We were out walking and it was a glorious autumn day—not too cold, but crisp and madly sunny which made the colours of the leaves on the ground, now, nutty-bright—which meant that everyone was outside. It was a weekend day so the world was battening down the hatches, preparing for winter: raking leaves, putting those strange sacks on the shrubbery, putting in the storm windows on the older houses and just generally tidying up the space that would soon be three feet of snow hiding mountains of dog shit. The weather also meant that the old folks—and the neighbourhood is rife with them—were out on their porches, sitting in the sun, or toddling with their dogs, saying hello to everyone.
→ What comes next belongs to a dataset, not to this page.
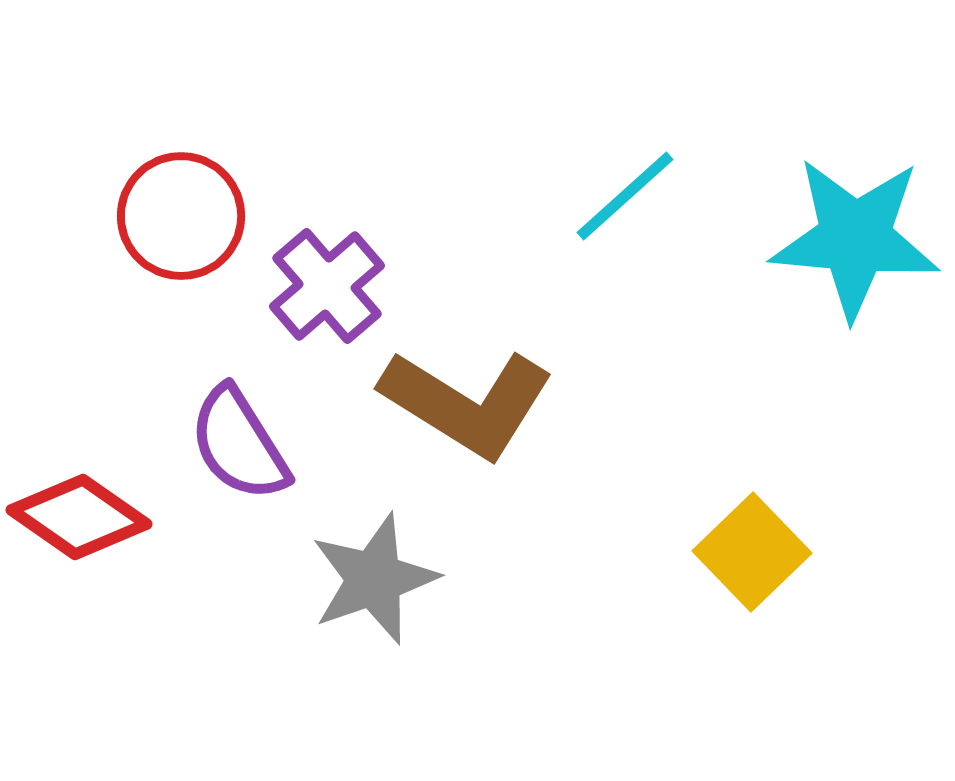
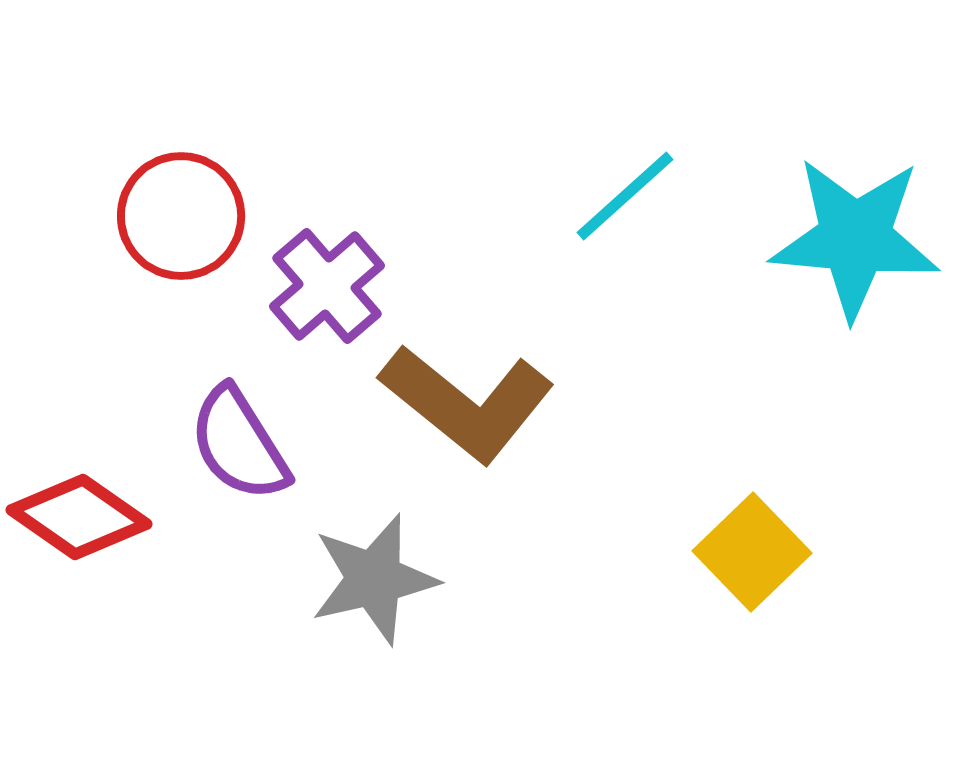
brown L-shape: rotated 7 degrees clockwise
gray star: rotated 6 degrees clockwise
That's when Boo noticed. There are a bunch of old men on the street who remind me of my last owner, the late, great Frank and because of this—when I first met them—I gave them the full cutesed-out treatment: the dancing, the licking, the jumping up and down, the nibbling on their fingers. Because it was so whorish, all of these men fell in love with me. I became the street's dog. There was the retarded janitor of the building at the end of the street. There was the neighbourhood pal and fix-it man across and down from us. There was the old, queer codger who is in and out of hospital and who truly adores me because I remind him of the little dog he had to get rid of when he got sick. At the beginning, when I saw them I ran up to them and we made each other happy (in the non-Biblical sense, if you know what I mean and I think you do). Then I simmered down. I would go and say hello, but I no longer did the whole five-act opera with overture and ballet.
Then they just said hello and I just nodded. I didn't even realize it had become like this 'til Boo mentioned it. "You're breaking their hearts. You're one of the lights of their lives, you know."
I sighed and said, "Do I need that?"
And that's when it hit me: I don't need all the love but that never prevented me from seeking it before and, even, of giving some to get it. You know what I mean: whorish.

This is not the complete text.